Todos os controles devem passar a fim de considerar o HIV-1 RNA medição correta. Se um controle negativo é positive, a corrida deve ser desconsiderada por causa da contaminação possível. A fim de controlar as perdas de RNA durante a etapa de extração, pelo menos, 50% dos RCAs cravado no plasma deve ser recuperado. Se a média é de RCAs <15.000 cópias, a amostra falha e deve ser desconsiderada, pois uma quantidade significativa de RNA poderia ter sido perdidas durante a extração ou outras etapas do protocolo. Isso ocorre em cerca de 10% de todas as amostras de pacientes testados provavelmente devido a elevadas concentrações de gordura no plasma 6. A recuperação do vírus RCAs serve para controlar a qualidade da extração e da eficiência da síntese de cDNA e amplificação por PCR. Ela não é usada para corrigir HIV recuperação desde o HIV é provavelmente ligados às imunoglobulinas e outras proteínas humanas tornando-o um pouco diferente do vírus isolado de cultura de tecidos. A recuperação da RCA em nosso laboratório foi, em média, 25.716 + / - 4.057 cópias / mistura de reação, ou cerca de 95% + / -15% do RNA RCAs adicionou 17. A NRT controle (sem transcriptase reversa) é executado em paralelo a fim de testar para a amplificação de DNA. O valor é subtraído do NRT cada um dos três valores HIV-1 RNA, a média é calculada e se este número é inferior a zero (a amplificação do DNA excede a amplificação de RNA), o resultado seria um fracasso e deve ser desconsiderado, pois de risco de amplificação de DNA, em vez de RNA. Se o HIV-1 RNA é apenas amplificado a partir de 1 / 3 poços, re-teste da amostra é recomendado para garantir que a amplificação é verdadeira para a amostra real que está sendo analisada e não devido a um contaminante possível.
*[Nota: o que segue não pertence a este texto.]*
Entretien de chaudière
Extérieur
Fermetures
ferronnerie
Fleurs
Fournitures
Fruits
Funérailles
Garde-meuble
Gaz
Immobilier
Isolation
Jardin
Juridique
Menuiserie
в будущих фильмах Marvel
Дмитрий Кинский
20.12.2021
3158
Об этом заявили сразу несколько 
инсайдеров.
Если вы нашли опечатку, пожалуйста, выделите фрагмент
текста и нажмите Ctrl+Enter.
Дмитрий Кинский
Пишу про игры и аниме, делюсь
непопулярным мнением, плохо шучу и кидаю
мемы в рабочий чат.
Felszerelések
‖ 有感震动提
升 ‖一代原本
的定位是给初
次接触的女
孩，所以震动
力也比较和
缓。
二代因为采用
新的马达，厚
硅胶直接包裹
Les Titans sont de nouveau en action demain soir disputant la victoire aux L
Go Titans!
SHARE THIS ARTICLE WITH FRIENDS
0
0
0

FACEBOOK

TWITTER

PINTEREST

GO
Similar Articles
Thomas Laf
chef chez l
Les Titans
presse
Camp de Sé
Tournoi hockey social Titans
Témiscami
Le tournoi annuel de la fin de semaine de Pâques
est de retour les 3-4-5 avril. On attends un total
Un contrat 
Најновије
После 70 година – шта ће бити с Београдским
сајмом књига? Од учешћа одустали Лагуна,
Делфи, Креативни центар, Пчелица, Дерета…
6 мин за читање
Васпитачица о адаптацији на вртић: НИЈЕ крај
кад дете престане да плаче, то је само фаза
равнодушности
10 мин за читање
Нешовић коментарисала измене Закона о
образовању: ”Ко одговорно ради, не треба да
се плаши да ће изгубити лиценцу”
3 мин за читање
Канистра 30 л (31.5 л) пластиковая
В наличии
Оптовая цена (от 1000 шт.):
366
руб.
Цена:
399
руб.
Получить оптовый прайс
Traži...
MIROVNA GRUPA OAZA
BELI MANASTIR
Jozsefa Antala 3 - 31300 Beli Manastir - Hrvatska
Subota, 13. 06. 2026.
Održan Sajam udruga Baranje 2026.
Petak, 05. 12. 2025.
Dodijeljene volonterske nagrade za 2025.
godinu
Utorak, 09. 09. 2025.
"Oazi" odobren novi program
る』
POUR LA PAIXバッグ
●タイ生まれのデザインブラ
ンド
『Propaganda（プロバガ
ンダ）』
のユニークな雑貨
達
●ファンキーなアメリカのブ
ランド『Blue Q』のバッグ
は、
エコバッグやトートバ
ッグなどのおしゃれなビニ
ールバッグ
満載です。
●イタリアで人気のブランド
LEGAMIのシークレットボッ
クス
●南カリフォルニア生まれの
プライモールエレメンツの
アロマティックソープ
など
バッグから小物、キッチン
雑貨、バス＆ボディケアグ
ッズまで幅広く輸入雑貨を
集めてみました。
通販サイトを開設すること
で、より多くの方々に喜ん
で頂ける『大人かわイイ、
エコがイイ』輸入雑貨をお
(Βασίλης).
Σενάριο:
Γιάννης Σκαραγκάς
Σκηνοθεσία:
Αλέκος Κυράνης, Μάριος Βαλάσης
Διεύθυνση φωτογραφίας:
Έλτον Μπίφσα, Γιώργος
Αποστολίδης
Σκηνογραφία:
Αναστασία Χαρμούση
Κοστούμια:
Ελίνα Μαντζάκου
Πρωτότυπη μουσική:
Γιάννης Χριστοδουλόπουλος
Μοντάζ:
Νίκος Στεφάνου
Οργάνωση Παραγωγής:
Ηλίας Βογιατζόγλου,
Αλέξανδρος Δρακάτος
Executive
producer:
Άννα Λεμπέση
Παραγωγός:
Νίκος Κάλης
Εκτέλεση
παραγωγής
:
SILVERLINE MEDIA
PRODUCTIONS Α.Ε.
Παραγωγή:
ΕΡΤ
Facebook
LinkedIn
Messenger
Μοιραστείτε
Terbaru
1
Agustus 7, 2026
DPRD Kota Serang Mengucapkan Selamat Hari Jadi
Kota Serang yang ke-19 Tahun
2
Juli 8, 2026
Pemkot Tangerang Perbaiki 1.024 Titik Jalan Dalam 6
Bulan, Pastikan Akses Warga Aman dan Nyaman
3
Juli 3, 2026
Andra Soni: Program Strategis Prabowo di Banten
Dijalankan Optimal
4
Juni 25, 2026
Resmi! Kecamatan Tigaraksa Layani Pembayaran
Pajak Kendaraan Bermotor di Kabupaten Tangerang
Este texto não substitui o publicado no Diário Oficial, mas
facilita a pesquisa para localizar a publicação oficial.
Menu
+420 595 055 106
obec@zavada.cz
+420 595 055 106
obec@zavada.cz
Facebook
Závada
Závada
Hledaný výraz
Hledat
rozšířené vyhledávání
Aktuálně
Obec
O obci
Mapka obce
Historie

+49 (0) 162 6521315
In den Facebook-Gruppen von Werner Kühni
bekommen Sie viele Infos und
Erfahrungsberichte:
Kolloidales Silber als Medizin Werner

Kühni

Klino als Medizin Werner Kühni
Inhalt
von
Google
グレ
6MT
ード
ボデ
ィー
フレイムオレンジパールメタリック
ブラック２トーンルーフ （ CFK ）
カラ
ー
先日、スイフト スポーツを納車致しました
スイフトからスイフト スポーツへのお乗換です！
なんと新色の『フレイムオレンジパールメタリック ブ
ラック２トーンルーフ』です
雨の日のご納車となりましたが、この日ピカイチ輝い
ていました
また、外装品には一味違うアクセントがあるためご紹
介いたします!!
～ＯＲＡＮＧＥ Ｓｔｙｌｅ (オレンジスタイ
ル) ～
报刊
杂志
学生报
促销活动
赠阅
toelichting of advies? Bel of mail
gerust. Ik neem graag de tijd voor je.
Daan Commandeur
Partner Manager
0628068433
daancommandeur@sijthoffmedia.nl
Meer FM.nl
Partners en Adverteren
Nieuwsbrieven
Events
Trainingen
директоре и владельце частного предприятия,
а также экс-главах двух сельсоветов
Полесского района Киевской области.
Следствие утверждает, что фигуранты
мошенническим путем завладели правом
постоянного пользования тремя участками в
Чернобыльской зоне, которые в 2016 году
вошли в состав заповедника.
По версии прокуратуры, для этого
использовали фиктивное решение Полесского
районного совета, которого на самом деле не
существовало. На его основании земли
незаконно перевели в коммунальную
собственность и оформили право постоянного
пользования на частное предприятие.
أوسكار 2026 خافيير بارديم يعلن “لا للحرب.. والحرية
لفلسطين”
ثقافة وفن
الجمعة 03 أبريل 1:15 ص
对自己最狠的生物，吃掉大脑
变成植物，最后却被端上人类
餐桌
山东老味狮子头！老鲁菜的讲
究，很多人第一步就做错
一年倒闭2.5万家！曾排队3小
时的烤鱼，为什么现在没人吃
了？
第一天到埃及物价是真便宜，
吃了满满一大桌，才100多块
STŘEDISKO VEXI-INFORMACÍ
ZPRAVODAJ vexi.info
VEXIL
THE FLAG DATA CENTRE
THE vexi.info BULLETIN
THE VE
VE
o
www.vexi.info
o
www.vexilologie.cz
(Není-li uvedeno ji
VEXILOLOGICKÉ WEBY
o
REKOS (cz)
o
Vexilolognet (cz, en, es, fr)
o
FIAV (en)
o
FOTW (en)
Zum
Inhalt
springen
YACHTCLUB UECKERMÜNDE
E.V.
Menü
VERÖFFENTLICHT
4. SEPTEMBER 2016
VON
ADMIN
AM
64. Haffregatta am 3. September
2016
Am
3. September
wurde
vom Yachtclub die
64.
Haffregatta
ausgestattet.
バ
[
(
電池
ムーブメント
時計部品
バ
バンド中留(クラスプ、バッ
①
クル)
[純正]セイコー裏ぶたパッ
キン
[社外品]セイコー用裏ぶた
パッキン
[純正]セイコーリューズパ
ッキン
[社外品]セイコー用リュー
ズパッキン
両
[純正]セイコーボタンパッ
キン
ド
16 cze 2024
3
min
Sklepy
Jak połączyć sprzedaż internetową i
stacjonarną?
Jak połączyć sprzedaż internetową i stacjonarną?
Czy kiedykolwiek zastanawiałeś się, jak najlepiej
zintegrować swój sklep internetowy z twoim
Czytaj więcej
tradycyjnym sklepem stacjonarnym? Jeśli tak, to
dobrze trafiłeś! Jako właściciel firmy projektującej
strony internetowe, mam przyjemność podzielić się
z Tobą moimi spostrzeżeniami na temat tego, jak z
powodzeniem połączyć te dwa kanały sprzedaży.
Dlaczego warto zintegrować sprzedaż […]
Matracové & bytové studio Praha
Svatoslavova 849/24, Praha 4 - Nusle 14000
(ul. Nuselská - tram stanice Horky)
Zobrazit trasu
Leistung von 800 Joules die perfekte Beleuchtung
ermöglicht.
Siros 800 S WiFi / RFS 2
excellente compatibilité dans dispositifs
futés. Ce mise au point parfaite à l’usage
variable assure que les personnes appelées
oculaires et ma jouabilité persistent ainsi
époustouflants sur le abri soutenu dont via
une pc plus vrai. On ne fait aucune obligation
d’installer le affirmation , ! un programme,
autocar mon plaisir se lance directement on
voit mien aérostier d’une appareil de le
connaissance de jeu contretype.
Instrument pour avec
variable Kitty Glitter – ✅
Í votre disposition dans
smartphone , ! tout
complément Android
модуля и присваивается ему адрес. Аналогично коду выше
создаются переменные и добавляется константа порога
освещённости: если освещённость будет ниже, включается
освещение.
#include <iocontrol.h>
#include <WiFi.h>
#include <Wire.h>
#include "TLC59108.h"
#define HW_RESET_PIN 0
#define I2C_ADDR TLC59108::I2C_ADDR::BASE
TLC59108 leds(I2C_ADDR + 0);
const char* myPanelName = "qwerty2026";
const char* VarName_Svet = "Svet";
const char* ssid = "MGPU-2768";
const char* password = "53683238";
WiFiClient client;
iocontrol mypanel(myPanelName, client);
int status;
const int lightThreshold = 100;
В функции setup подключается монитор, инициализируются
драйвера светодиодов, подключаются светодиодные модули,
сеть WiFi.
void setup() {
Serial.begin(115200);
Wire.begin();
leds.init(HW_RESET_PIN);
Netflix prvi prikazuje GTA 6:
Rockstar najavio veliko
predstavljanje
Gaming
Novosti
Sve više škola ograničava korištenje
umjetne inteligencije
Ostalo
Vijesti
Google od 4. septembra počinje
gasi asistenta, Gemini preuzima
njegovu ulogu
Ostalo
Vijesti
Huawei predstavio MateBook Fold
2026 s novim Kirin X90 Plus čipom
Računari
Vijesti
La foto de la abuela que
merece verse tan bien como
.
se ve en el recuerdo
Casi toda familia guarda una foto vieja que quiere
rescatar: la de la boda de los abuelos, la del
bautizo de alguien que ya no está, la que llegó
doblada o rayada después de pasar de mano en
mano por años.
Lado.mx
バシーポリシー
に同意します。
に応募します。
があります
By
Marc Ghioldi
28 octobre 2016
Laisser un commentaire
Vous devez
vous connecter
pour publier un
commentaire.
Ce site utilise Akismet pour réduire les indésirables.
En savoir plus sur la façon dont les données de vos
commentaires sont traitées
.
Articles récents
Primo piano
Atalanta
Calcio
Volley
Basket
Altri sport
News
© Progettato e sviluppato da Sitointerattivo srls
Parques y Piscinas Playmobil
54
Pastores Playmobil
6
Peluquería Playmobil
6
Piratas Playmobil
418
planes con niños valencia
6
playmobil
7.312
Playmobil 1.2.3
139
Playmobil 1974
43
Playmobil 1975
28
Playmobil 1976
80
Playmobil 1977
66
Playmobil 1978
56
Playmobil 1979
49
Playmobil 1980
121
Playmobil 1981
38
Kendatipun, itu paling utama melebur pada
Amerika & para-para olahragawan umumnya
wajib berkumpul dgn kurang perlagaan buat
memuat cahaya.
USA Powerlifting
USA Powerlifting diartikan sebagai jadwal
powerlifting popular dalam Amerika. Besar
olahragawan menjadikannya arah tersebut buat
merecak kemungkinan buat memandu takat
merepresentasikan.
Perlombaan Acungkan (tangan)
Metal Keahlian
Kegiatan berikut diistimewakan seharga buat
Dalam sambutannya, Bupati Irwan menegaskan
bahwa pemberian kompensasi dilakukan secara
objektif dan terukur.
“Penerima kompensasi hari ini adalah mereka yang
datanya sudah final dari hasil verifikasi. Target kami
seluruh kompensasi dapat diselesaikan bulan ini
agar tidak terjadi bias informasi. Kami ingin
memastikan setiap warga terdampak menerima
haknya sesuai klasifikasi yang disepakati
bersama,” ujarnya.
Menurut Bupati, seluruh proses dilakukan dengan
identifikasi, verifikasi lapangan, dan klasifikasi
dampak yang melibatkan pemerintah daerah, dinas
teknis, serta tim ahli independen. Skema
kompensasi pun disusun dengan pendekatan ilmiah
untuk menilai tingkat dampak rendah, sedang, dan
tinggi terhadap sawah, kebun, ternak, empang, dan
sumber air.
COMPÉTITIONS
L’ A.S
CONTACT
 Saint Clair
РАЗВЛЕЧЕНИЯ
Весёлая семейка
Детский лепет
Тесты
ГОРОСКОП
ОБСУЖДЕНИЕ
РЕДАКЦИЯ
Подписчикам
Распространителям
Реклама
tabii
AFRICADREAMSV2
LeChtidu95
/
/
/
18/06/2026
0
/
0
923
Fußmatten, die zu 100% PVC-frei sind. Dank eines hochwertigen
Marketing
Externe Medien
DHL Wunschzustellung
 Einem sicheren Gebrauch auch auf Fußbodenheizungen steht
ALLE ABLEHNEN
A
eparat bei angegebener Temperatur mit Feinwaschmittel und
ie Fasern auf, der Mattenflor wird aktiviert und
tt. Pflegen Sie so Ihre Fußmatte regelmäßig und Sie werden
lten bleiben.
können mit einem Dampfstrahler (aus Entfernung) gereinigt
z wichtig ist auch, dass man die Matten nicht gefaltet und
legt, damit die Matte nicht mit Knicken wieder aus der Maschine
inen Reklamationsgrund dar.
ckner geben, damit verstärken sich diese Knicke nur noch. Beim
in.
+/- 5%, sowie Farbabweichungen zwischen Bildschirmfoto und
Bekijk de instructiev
Se todos os controles de passagem, a média HIV-1 no número de cópias de RNA no plasma pode ser calculada.

Exemplo 1: Se a média HIV-1 no número de cópias é zero, o limite de detecção é calculado com base no volume de plasma ensaiadas. Como exemplo, digamos 7 ml de plasma foi ensaiada. A menor quantidade de RNA que poderiam ter sido detectados com este ensaio teria sido uma cópia em um dos poços e 0 cópias nos dois outros poços que dá uma média de 0,33 exemplares por bem. O número de cópias média, então tem de ser multiplicada por um fator de 5,5 para chegar ao número total de cópias na eluição RNA (há 10 ul de cada bem, mas o volume de eluição total foi de 55 ul). O limite inferior de detecção é então: 5,5 x 0,33 dividido por cópias 7ml = 1,83 / 7 = 0,3 cópias / ml. A concentração de HIV-1 RNA no plasma neste exemplo foi <0,3 cópias / ml.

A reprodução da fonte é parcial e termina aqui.